An historic district is a group of resources (buildings, structures, objects or sites) possessing historical and architectural significance. Historic districts can be classified as either federally designated National Register Historic Districts or municipally regulated districts under the Historic District Act of the General Assembly, EL. 282, No. 167 of the Commonwealth of Pennsylvania of June 1961, amended April 1963. In 1980, Lower Merion Township adopted Ordinance No. 1902 to create two local historic districts. An Historical Architectural Review Board (HARB) was then appointed to regulate the districts.

The HARB reviews the appropriateness of proposed "exterior changes visible from a public way" when a building permit is sought for a property in a local historic district. Decision-making is neither arbitrary nor rigid. HARBs throughout the country are guided by The Secretary of Interior's Standards for Rehabilitation to determine what constitutes an appropriate change.

Lower Merion Township now has five local historic districts regulated by local ordinance under state law. It is important to note that some are also federally designated National Register Historic Districts, National Register districts are not regulated by any local authority, but property owners are urged to follow the Secretary of Interior's Standards for alterations or new construction. If an historic district bears both designations, the HARB becomes involved.

When a new historic district is considered in Lower Merion, members of the HARB will meet with property owners to answer questions. Boundaries for a new district are established by the community, the HARB and the Township.

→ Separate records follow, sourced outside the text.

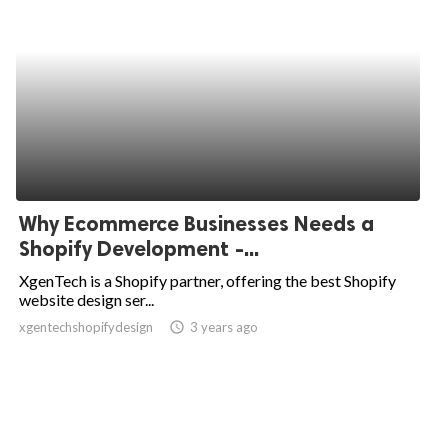
Why Ecommerce Businesses Needs a
Shopify Development -...
XgenTech is a Shopify partner, offering the best Shopify
website design ser...
xgentechshopifydesign
access_time
3 years ago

Documentation of the properties must then be prepared for presentation to the Pennsylvania Historical and Museum Commission (PHMC). After a nomination for a proposed district is approved by the PHMC, the Township must hold a public hearing and the Board of Commissioners vote in favor of the nomination. Finally, the PHMC must also vote to approve the district.

Across the nation it is recognized that historic districts not only retain the architectural integrity of a community, but also generally stabilize vulnerable areas. The only real protection against inappropriate changes or demolition of an historic property is by inclusion in an historic district that falls under the review of an Historical Architectural Review Board.

Lower Merion Township historic districts include:

Local districts:

  • Ardmore Business
  • Merion Friends Meeting/General Wayne Inn
  • Haverford Station
  • English Village

Local and National Register districts:

  • Harriton
  • Gladwyne
  • Mill Creek

National Register districts:

  • Bryn Mawr College
  • Mill Creek Extension
  • West Laurel Hill Cemetery

THE LOWER MERION TOWNSHIP HISTORIC DISTRICT ORDINANCE

DOES:

  1. permit the designation of areas as historic districts
  2. require the Board of Commissioners to act on all proposed designations
  3. establish an Historical Architectural Review Board of qualified local property owners
  4. spell out procedures for HARB review of proposed projects in historic districts
  5. utilize The Secretary of Interior's Standards for Rehabilitation as a guideline for decisions made by the HARB
  6. provide guidelines for proposed work
  7. provide professional advice from the HARB
  8. consider economic materials for proposed work during HARB review
  9. allow the HARB to review conceptual or sketch plans, a cost-saving provision
  10. encourage consideration of preservation alternatives
  11. protect historic properties from inappropriate renovation
  12. encourage appropriate sensitive design
  13. help maintain the unique character of a designated area
  14. allow area residents a voice in change in their neighborhood districts
  15. encourage pride in older neighborhoods
  16. help stabilize property values in designated areas
  17. become activated in historic districts when a building permit is sought
  18. provide procedure for review of proposed demolition
  19. provide an appeals process

DOES NOT:

  1. force designation of properties
  2. give control of property to the HARB or the Township
  3. change permitted uses of properties
  4. require restoration or changes
  5. require HARB review for exact replacement of existing materials
  6. require HARB review for any interior changes or exterior work not seen from a public right of way
  7. add costs to owning a property
  8. prevent maintenance
  9. stop remodeling or additions
  10. prevent new construction
  11. discourage energy conservation measures
  12. prevent landscaping
  13. prevent demolition
  14. affect taxes
  15. lower property values

HARB BRIEF (rev 6/08)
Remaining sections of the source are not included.